This past summer, the Cruz campaign quietly uploaded more than a dozen hours of footage to YouTube. Presented in segments ranging anywhere from 24 minutes to more than an hour long, they contain unedited video from ad shoots for presidential campaign videos. What comes across is a bizarro campaign ad, full of awkward pauses, multiple takes, and uncomfortable hugs.
As CNN explains it, the footage exists because campaign regulations prohibit candidates from coordinating directly with their political action committees. That makes it difficult if a PAC wants to, for example, produce a television ad featuring footage of the candidate. The campaign can’t supply it.
In order to provide PACs with footage, candidates will sometimes upload b-roll to public sites like YouTube, allowing the PACs to obtain footage for their own use. Last year, Iowa Democratic representative Bruce Braley uploaded three “ads” that featured nothing but stock footage of himself set to elevator music. Less than a month later, the liberal Senate Majority PAC had produced an ad using the footage.
So that’s why we have 15 hours of mostly boring, occasionally revealing footage of Ted Cruz and his extended family. It’s a lot of campaign sausage being made, but there are some moments of tension.
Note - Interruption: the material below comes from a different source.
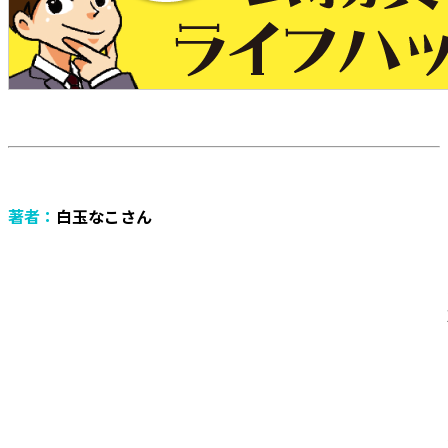
著者：
白玉なこさん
The L.A. Times highlights this exchange between Cruz and his mother, Eleanor Darragh, hesitant to discuss certain aspects of their family life.
“That’s too personal, Ted,“ Darragh. ”I don’t want to tell that.”
“Well, I want to tell that, and you’re the best person to tell that,” Cruz, off-screen, replied.
“There are some very personal details that I don’t want to go into,” Darragh said.
“You don’t have to go into it,” Cruz said.
“Look at me,“ he tells her. ”I know it’s hard, Mom.”
“I’m not used to this at all,” she said.
The footage also includes “details about Cruz’s father’s alcoholism, his stepsister’s drug abuse, and Cruz’s gambling debts.”
It’s also why there’s six minutes of slo-mo b-roll of Cruz and his family sitting on a dock.